The goal of the project is to support teachers, STEM coaches and researchers in sharing their knowledge so that they can learn from one another. The STEM coaches will work with teachers with a focus on science and technology in the schools. They will also serve to connect K-12 schools and researchers, and will play a critical role in bridging between the teachers and researchers. Ultimately, a professional learning community will be created, bringing the three groups together. 

“I am particularly excited about this grant because it provides an opportunity to get research in the learning sciences and instructional technology off the shelf and into the hands of practitioners,” said Hmelo-Silver, a Distinguished Professor with the IU School of Education. “With our focus on STEM coaches, we really have the opportunity to amplify our research but at the same time, helping researchers better understand problems of practice and the realities of the classroom.
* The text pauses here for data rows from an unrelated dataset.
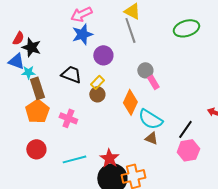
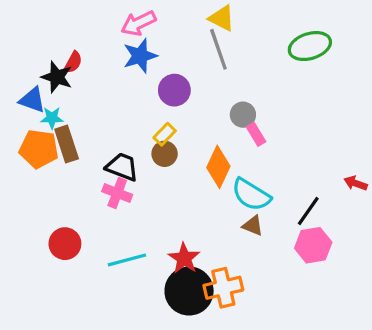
red semicircle: (18, 38) -> (73, 62), moved
black trapezoid: (71, 74) -> (122, 167), moved
orange pentagon: (37, 111) -> (39, 149), moved, turned -30

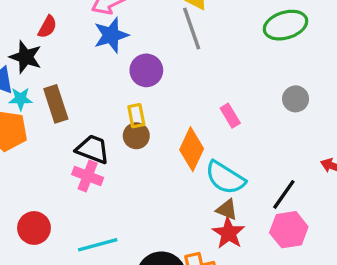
red semicircle: (73, 62) -> (47, 27), moved
gray circle: (243, 115) -> (296, 99), moved
yellow rectangle: (165, 134) -> (136, 116), turned -55
brown rectangle: (67, 144) -> (56, 104), moved
red star: (184, 258) -> (228, 233), moved

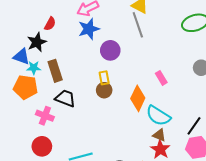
black star: (26, 57) -> (37, 42), turned 30
black trapezoid: (93, 149) -> (65, 98), moved
pink cross: (88, 176) -> (45, 116), moved

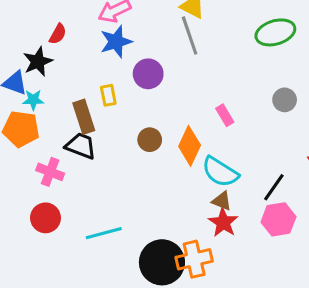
brown rectangle: (55, 71) -> (84, 117), moved
yellow rectangle: (104, 78) -> (108, 95), moved
brown circle: (104, 90) -> (150, 140), moved

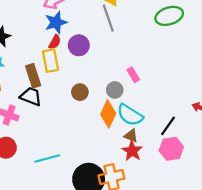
red semicircle: (58, 34) -> (55, 42), moved
yellow rectangle: (108, 95) -> (50, 61), size x1.5
gray circle: (285, 100) -> (115, 90), moved
orange diamond: (190, 146) -> (108, 114), moved

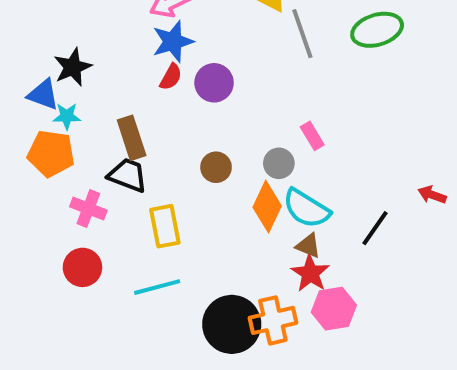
gray line: (108, 18) -> (302, 34), moved
yellow rectangle: (50, 61) -> (165, 226), moved
pink hexagon: (171, 149) -> (334, 309), moved

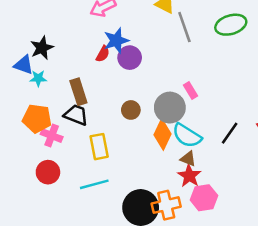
blue star: (173, 42) -> (116, 41), moved
orange pentagon: (51, 154) -> (37, 119), moved
gray circle: (279, 163) -> (170, 108), size x1.6
black line: (375, 228) -> (230, 133), moved

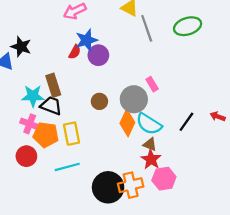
black star: (42, 48) -> (21, 47), turned -30
cyan star: (38, 78) -> (33, 96), moved, size x1.5
orange pentagon: (37, 119) -> (46, 135), moved

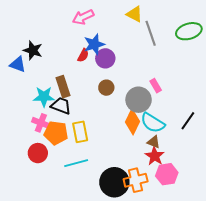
brown circle: (99, 101) -> (106, 88), moved

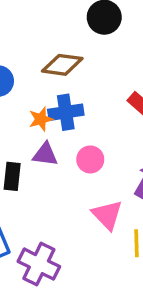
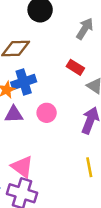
pink triangle: (107, 215) -> (22, 167), moved

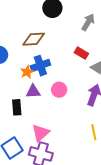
pink triangle: (22, 167) -> (41, 133), turned 42

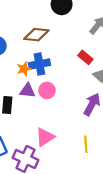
pink circle: (59, 90) -> (47, 90), moved
pink triangle: (41, 133) -> (45, 137), moved

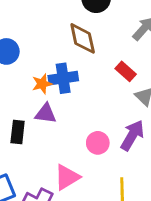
brown diamond: (36, 35) -> (83, 38), moved, turned 70
pink circle: (47, 90) -> (98, 143), moved

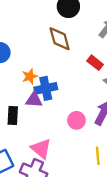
blue cross: (63, 78) -> (46, 88), moved
pink triangle: (67, 177) -> (41, 149), moved, turned -45

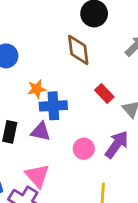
red rectangle: (95, 63) -> (104, 93), moved
purple triangle: (34, 100) -> (41, 132), moved

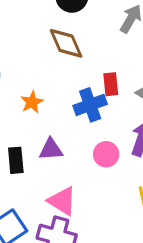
red rectangle: (104, 93) -> (111, 84), turned 54
blue cross: (53, 106) -> (90, 105), moved

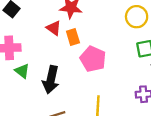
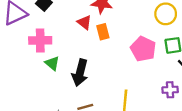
pink pentagon: (93, 59) -> (143, 49), moved

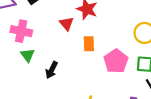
orange rectangle: (103, 32) -> (89, 44), moved
black arrow: (80, 73) -> (52, 70), size x0.7

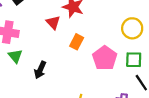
orange rectangle: (89, 44) -> (77, 42), turned 32

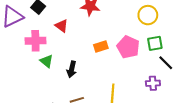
red triangle: (53, 23) -> (62, 26), moved
orange rectangle: (77, 42) -> (101, 46), moved, turned 56

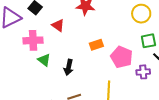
pink pentagon: (128, 47) -> (122, 57), moved
purple cross: (153, 83) -> (143, 72), moved

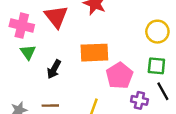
red triangle: (58, 25) -> (56, 17), size x1.5
orange rectangle: (96, 45) -> (94, 53), size x1.6

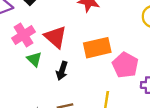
red triangle: (56, 17) -> (55, 37), moved
pink cross: (22, 26) -> (24, 35), turned -35

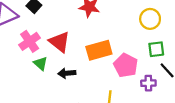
black arrow: (62, 71) -> (67, 73), turned 70

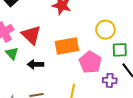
yellow circle: (150, 19) -> (105, 30), moved

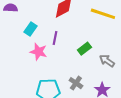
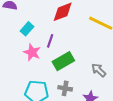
green rectangle: (84, 49) -> (63, 61), moved, size x1.5
gray cross: (76, 83) -> (65, 88), turned -32

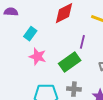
purple line: (50, 41) -> (82, 42), moved

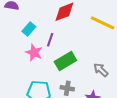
purple line: (82, 42) -> (50, 40), moved

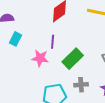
cyan rectangle: (29, 29) -> (16, 39), moved

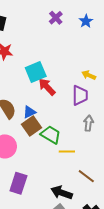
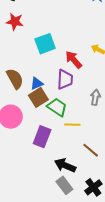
red arrow: (47, 87) -> (74, 60), moved
purple trapezoid: (80, 95) -> (65, 79), moved
purple rectangle: (18, 183) -> (42, 137), moved

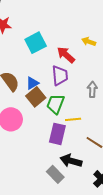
green trapezoid: (57, 107) -> (56, 104), turned -95
purple rectangle: (42, 137) -> (57, 134), moved
gray rectangle: (64, 185) -> (55, 174), moved

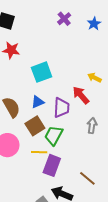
red arrow: (66, 55) -> (81, 95), moved
blue triangle: (32, 83) -> (38, 102), moved
yellow line: (73, 119) -> (39, 152), moved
It can also provide a model for Schools of Education to build research-practice partnerships.”

In most of our research, we work really closely with just 1-2 teachers, which can be wonderful but limits our impact. I’m really excited about how this project will ... help us connect to a much larger group.

Joshua Danish

HEOV is an innovative approach that addresses a long-standing challenge for education and learning sciences is sharing the distinct knowledge bases of researchers and teachers with each other. One purpose of the learning community will be to select and adapt research-based practices that address local changes. The learning community will also work together to create research-practice briefs that are short written summaries of research that provides usable knowledge and guidance for teaching and learning, as well as research-practice briefs that summarize research with input from both researchers and practitioners so that principled adaptations can be applied more easily in practice.

“In most of our research, we work really closely with just 1-2 teachers, which can be wonderful but limits our impact,” said Danish, a Professor and Learning Sciences Program Coordinator. “I’m really excited about how this project will involve the coaches, and many teachers and help us connect to a much larger group of talented teachers to share our ideas and learn from them!” 

IU is leading the multi-institution collaboration with Judi Fusco at Digital Promise, Krista Glazewski at the Friday Institute at North Carolina State University and Haesol Bae at SUNY-Albany.